KARAWANG – Sebagian masyarakat kerap mempertanyakan penulisan nama pada paspor yang tidak menggunakan tanda baca seperti titik, koma, atau tanda hubung. Perbedaan ini sering dianggap sebagai kesalahan, padahal merupakan ketentuan yang telah diatur secara internasional.

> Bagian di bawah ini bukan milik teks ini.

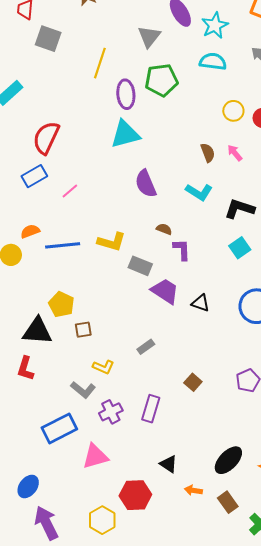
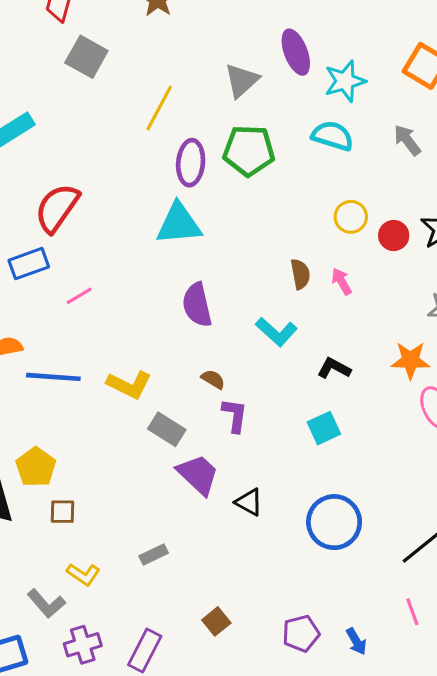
black L-shape: (240, 209) -> (334, 368), size x0.7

Penulisan nama pada paspor mengacu pada standar International Civil Aviation Organization melalui dokumen ICAO Doc 9303. Dalam standar tersebut, nama ditulis menggunakan huruf kapital tanpa tanda baca agar dapat terbaca oleh sistem otomatis di berbagai negara.

Kebijakan ini bertujuan untuk memastikan keseragaman data serta meminimalisir kesalahan pembacaan pada mesin pemeriksaan imigrasi. Dengan demikian, proses pemeriksaan dapat berjalan lebih cepat, akurat, dan efisien.

Kepala Seksi Pelayanan dan Verifikasi Dokumen Perjalanan (Yanverdokjal), Pangdam, menegaskan bahwa hal tersebut bukan merupakan kesalahan administrasi.

“Penulisan nama pada paspor telah mengikuti standar internasional ICAO, di mana tanda baca memang tidak digunakan agar dapat terbaca secara universal,” ujarnya.

Ia juga menambahkan bahwa masyarakat tidak perlu khawatir karena perbedaan tersebut tidak memengaruhi keabsahan paspor sebagai dokumen perjalanan resmi.